Measuring the complexity of SQL statements

https://stackoverflow.com/questions/3353634

02-10-2020
|

Вопрос

The complexity of methods in most programming languages can be measured in cyclomatic complexity with static source code analyzers. Is there a similar metric for measuring the complexity of a SQL query?

It is simple enough to measure the time it takes a query to return, but what if I just want to be able to quantify how complicated a query is?

[Edit/Note] While getting the execution plan is useful, that is not necessarily what I am trying to identify in this case. I am not looking for how difficult it is for the server to execute the query, I am looking for a metric that identifies how difficult it was for the developer to write the query, and how likely it is to contain a defect.

[Edit/Note 2] Admittedly, there are times when measuring complexity is not useful, but there are also times when it is. For a further discussion on that topic, see this question.

Решение

Common measures of software complexity include Cyclomatic Complexity (a measure of how complicated the control flow is) and Halstead complexity (a measure of complex the arithmetic is).

The "control flow" in a SQL query is best related to "and" and "or" operators in query.

The "computational complexity" is best related to operators such as SUM or implicit JOINS.

Once you've decided how to categorize each unit of syntax of a SQL query as to whether it is "control flow" or "computation", you can straightforwardly compute Cyclomatic or Halstead measures.

What the SQL optimizer does to queries I think is absolutely irrelevant.
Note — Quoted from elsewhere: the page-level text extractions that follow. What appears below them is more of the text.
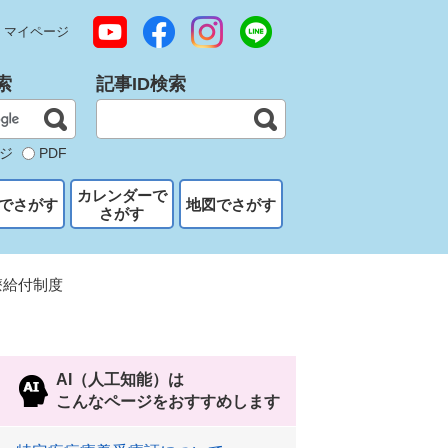
マイページ
索
記事ID検索
ジ
PDF
カレンダーで
でさがす
地図でさがす
さがす
療給付制度
AI（人工知能）は
こんなページをおすすめします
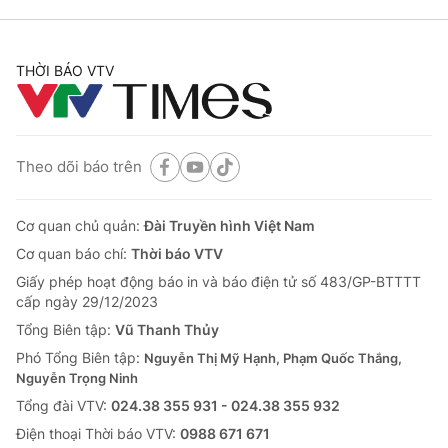
THỜI BÁO VTV
Theo dõi báo trên
Cơ quan chủ quản:
Đài Truyền hình Việt Nam
Cơ quan báo chí:
Thời báo VTV
Giấy phép hoạt động báo in và báo điện tử số 483/GP-BTTTT
cấp ngày 29/12/2023
Tổng Biên tập:
Vũ Thanh Thủy
Phó Tổng Biên tập:
Nguyễn Thị Mỹ Hạnh, Phạm Quốc Thắng,
Nguyễn Trọng Ninh
Tổng đài VTV:
024.38 355 931 - 024.38 355 932
Ðiện thoại Thời báo VTV:
0988 671 671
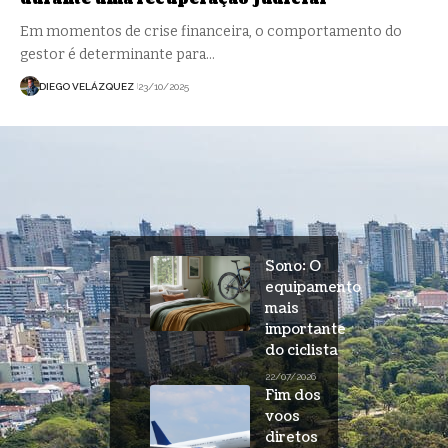
Em momentos de crise financeira, o comportamento do
gestor é determinante para…
DIEGO VELÁZQUEZ
23/10/2025
Sono: O
equipamento
mais
importante
do ciclista
22/07/2026
Fim dos
voos
diretos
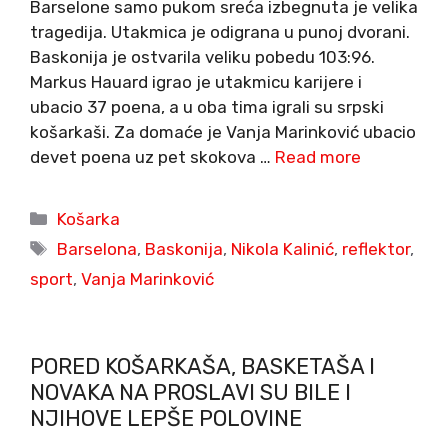
Barselone samo pukom sreća izbegnuta je velika
tragedija. Utakmica je odigrana u punoj dvorani.
Baskonija je ostvarila veliku pobedu 103:96.
Markus Hauard igrao je utakmicu karijere i
ubacio 37 poena, a u oba tima igrali su srpski
košarkaši. Za domaće je Vanja Marinković ubacio
devet poena uz pet skokova …
Read more
Categories
Košarka
Tags
Barselona
,
Baskonija
,
Nikola Kalinić
,
reflektor
,
sport
,
Vanja Marinković
PORED KOŠARKAŠA, BASKETAŠA I
NOVAKA NA PROSLAVI SU BILE I
NJIHOVE LEPŠE POLOVINE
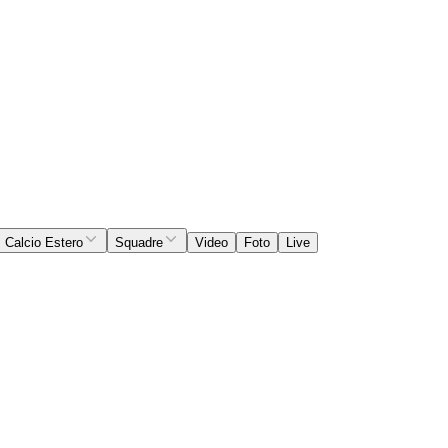
Calcio Estero
Squadre
Video
Foto
Live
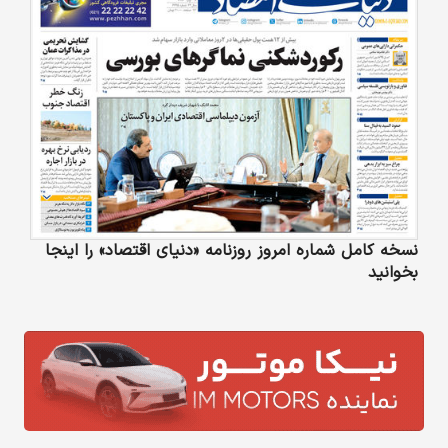
نسخه کامل شماره امروز روزنامه «دنیای‌ اقتصاد» را اینجا
بخوانید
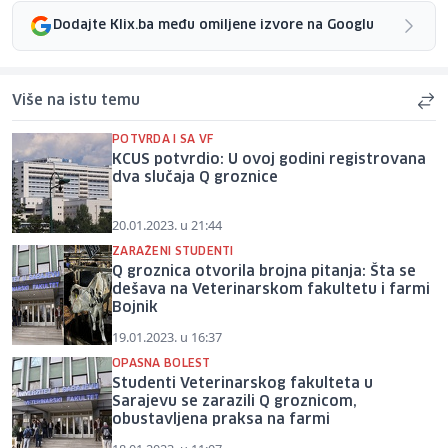
Dodajte Klix.ba među omiljene izvore na Googlu
Više na istu temu
POTVRDA I SA VF
KCUS potvrdio: U ovoj godini registrovana
dva slučaja Q groznice
20.01.2023. u 21:44
ZARAŽENI STUDENTI
Q groznica otvorila brojna pitanja: Šta se
dešava na Veterinarskom fakultetu i farmi
Bojnik
19.01.2023. u 16:37
OPASNA BOLEST
Studenti Veterinarskog fakulteta u
Sarajevu se zarazili Q groznicom,
obustavljena praksa na farmi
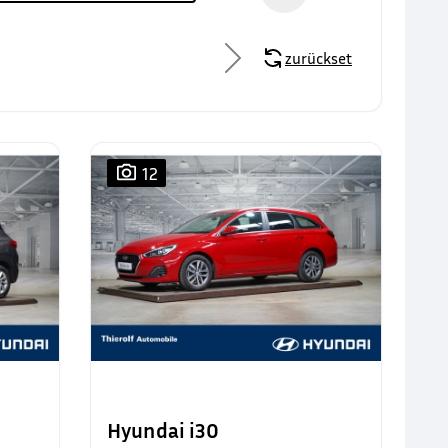
zurücksetzen
12
Hyundai i30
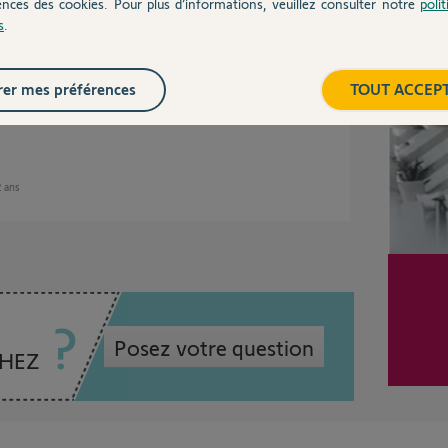
ences des cookies. Pour plus d’informations, veuillez consulter notre
poli
s
.
t rouge pour commencer la procédure
Inter
ur l'application Thermostat Connecté.
er mes préférences
TOUT ACCEP
2 ans
Posez votre question
CHEZ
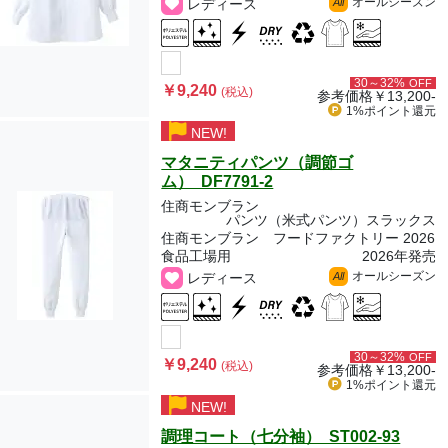
オールシーズン
レディース
All
30～32%
OFF
￥9,240
(税込)
参考価格
￥13,200-
1%ポイント
還元
NEW!
マタニティパンツ（調節ゴ
ム） DF7791-2
住商モンブラン
パンツ（米式パンツ）スラックス
住商モンブラン フードファクトリー 2026
食品工場用
2026年発売
オールシーズン
レディース
All
30～32%
OFF
￥9,240
(税込)
参考価格
￥13,200-
1%ポイント
還元
NEW!
調理コート（七分袖） ST002-93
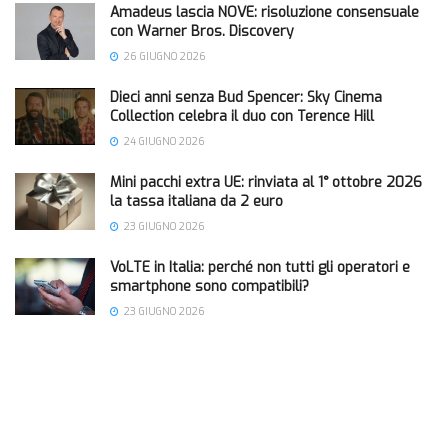
Amadeus lascia NOVE: risoluzione consensuale
con Warner Bros. Discovery
26 GIUGNO 2026
Dieci anni senza Bud Spencer: Sky Cinema
Collection celebra il duo con Terence Hill
24 GIUGNO 2026
Mini pacchi extra UE: rinviata al 1° ottobre 2026
la tassa italiana da 2 euro
23 GIUGNO 2026
VoLTE in Italia: perché non tutti gli operatori e
smartphone sono compatibili?
23 GIUGNO 2026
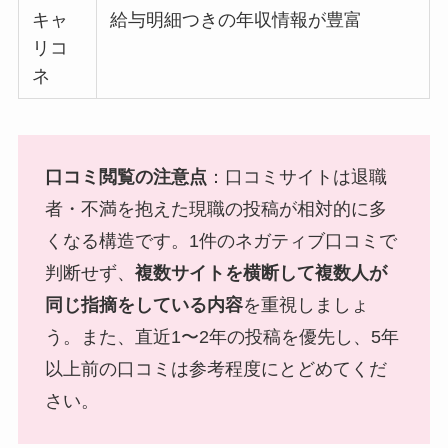
キャ
給与明細つきの年収情報が豊富
リコ
ネ
口コミ閲覧の注意点
：口コミサイトは退職
者・不満を抱えた現職の投稿が相対的に多
くなる構造です。1件のネガティブ口コミで
判断せず、
複数サイトを横断して複数人が
同じ指摘をしている内容
を重視しましょ
う。また、直近1〜2年の投稿を優先し、5年
以上前の口コミは参考程度にとどめてくだ
さい。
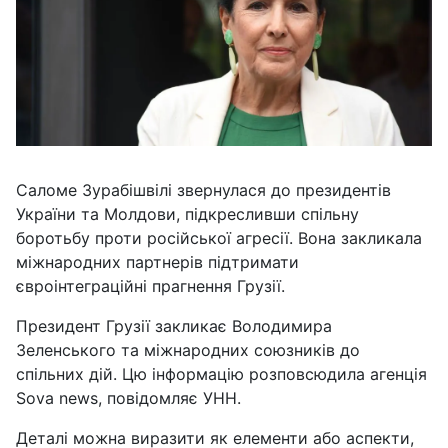
Саломе Зурабішвілі звернулася до президентів
України та Молдови, підкресливши спільну
боротьбу проти російської агресії. Вона закликала
міжнародних партнерів підтримати
євроінтеграційні прагнення Грузії.
Президент Грузії закликає Володимира
Зеленського та міжнародних союзників до
спільних дій. Цю інформацію розповсюдила агенція
Sova news, повідомляє УНН.
Деталі можна виразити як елементи або аспекти,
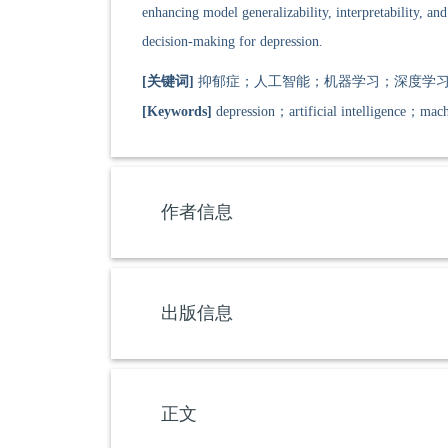
enhancing model generalizability, interpretability, an
decision-making for depression.
[关键词]
抑郁症；人工智能；机器学习；深度学
[Keywords]
depression；artificial intelligence；mac
作者信息
出版信息
正文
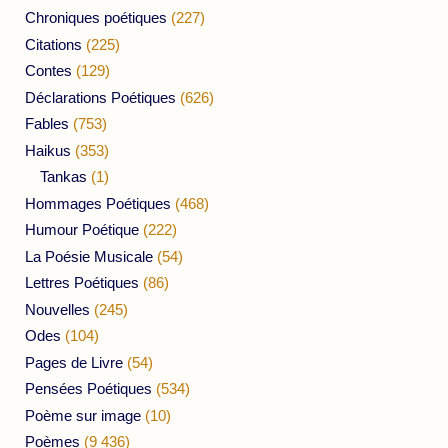
Chroniques poétiques
(227)
Citations
(225)
Contes
(129)
Déclarations Poétiques
(626)
Fables
(753)
Haikus
(353)
Tankas
(1)
Hommages Poétiques
(468)
Humour Poétique
(222)
La Poésie Musicale
(54)
Lettres Poétiques
(86)
Nouvelles
(245)
Odes
(104)
Pages de Livre
(54)
Pensées Poétiques
(534)
Poème sur image
(10)
Poèmes
(9 436)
The purpose of complexity measures is to characterize how hard is to for a person to understand the query, not how how efficiently it can be evaluated.

Similarly, what the DDL says or whether views are involved or not shouldn't be included in such complexity measures. The assumption behind these metrics is that the complexity of machinery inside a used-abstraction isn't interesting when you simply invoke it, because presumably that abstraction does something well understood by the coder. This is why Halstead and Cyclomatic measures don't include called subroutines in their counting, and I think you can make a good case that views and DDL information are those "invoked" abstractractions.

Finally, how perfectly right or how perfectly wrong these complexity numbers are doesn't matter much, as long they reflect some truth about complexity and you can compare them relative to one another. That way you can choose which SQL fragments are the most complex, thus sort them all, and focus your testing attention on the most complicated ones.

Другие советы

I'm not sure the retrieval of the query plans will answer the question: the query plans hide a part of the complexity about the computation performed on the data before it is returned (or used in a filter); the query plans require a significative database to be relevant. In fact, complexity, and length of execution are somewhat oppposite; something like "Good, Fast, Cheap - Pick any two".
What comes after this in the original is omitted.